WORK ITEM: In the reply, give back exactly the lines from the one with "Home (33, 166)" through the last line of the records, without pictures.
>>>>
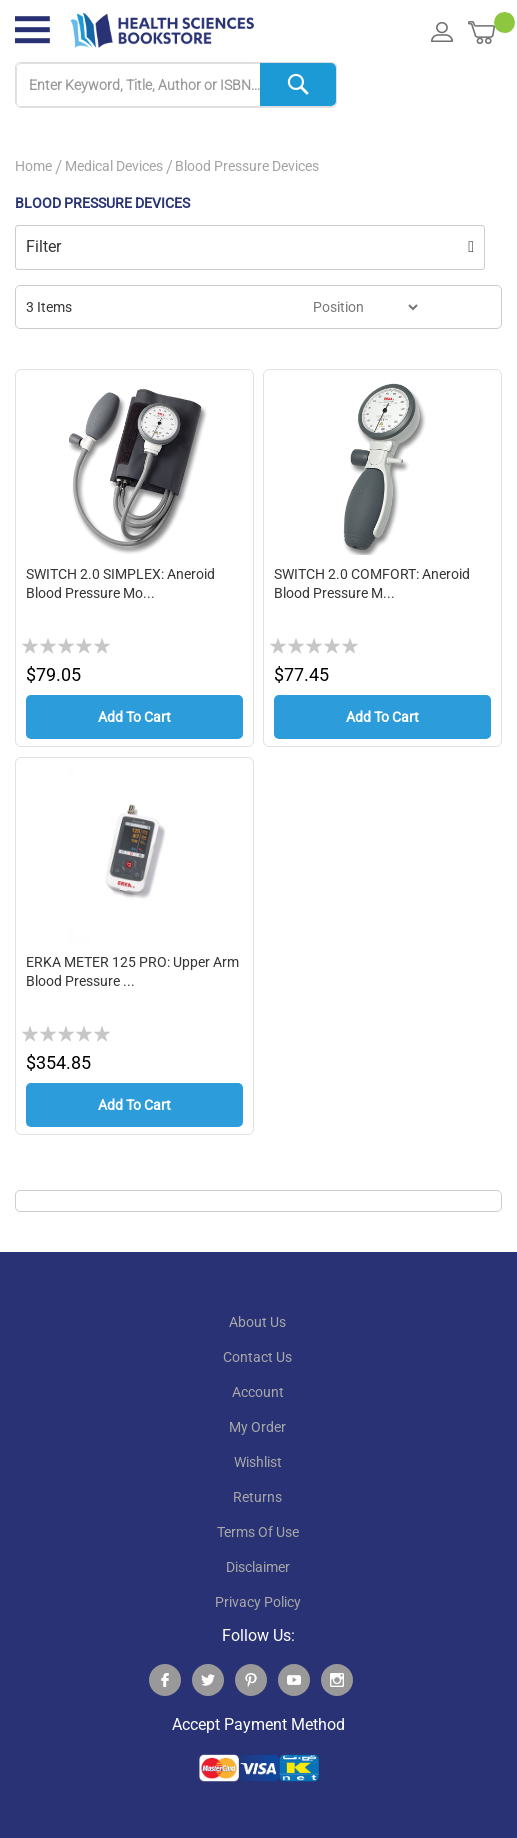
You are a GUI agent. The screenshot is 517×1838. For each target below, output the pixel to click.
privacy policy (258, 1608)
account (258, 1398)
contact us (257, 1363)
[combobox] (176, 85)
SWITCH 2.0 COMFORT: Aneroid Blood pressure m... (372, 584)
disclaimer (258, 1573)
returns (257, 1503)
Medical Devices (114, 166)
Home (33, 166)
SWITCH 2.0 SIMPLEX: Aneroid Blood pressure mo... (120, 584)
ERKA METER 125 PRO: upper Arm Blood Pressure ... (132, 975)
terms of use (258, 1538)
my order (257, 1433)
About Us (257, 1328)
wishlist (258, 1468)
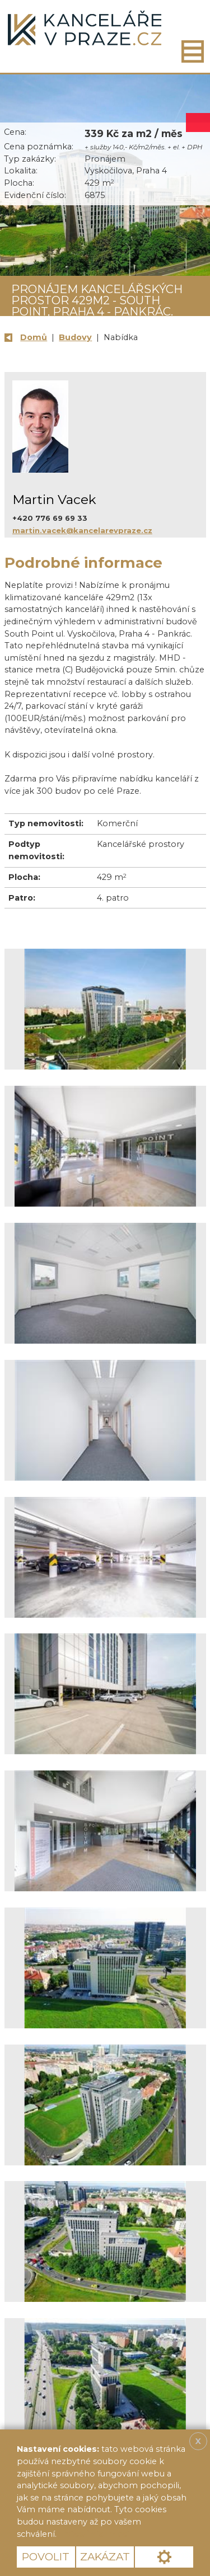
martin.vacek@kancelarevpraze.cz (82, 530)
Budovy (75, 337)
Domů (33, 337)
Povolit (45, 2556)
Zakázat (105, 2556)
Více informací (97, 2534)
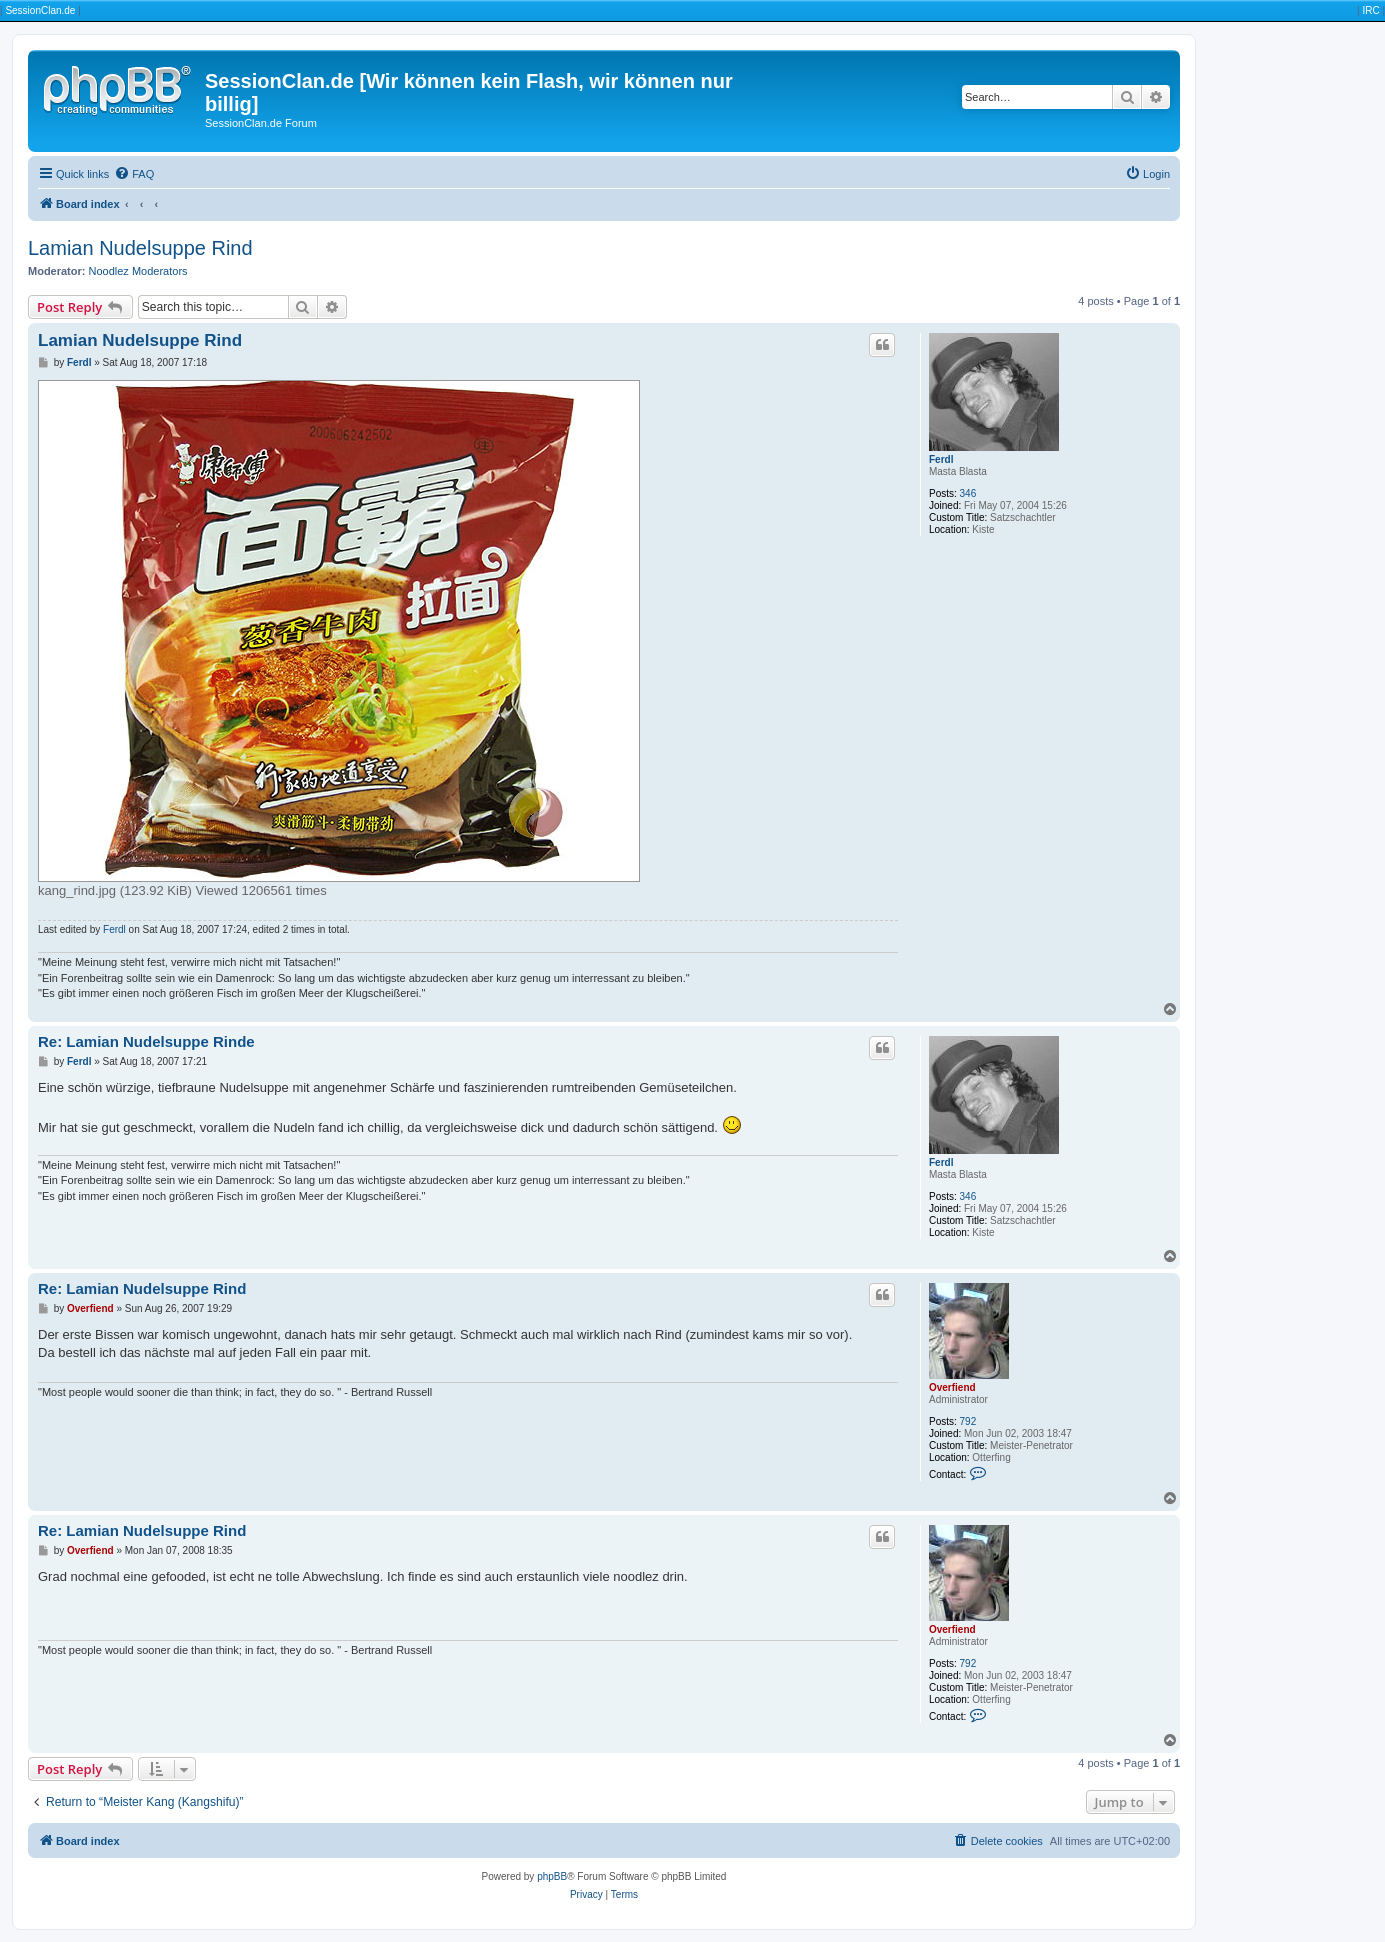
<<<<
YOUR RESPONSE:
Home (33, 166)
SWITCH 2.0 SIMPLEX: Aneroid Blood pressure mo... (120, 584)
ERKA METER 125 PRO: upper Arm Blood Pressure ... (132, 975)
terms of use (258, 1538)
my order (257, 1433)
About Us (257, 1328)
wishlist (258, 1468)
martin.vacek@kancelarevpraze.cz (82, 530)
Budovy (75, 337)
Domů (33, 337)
Povolit (45, 2556)
Zakázat (105, 2556)
Více informací (97, 2534)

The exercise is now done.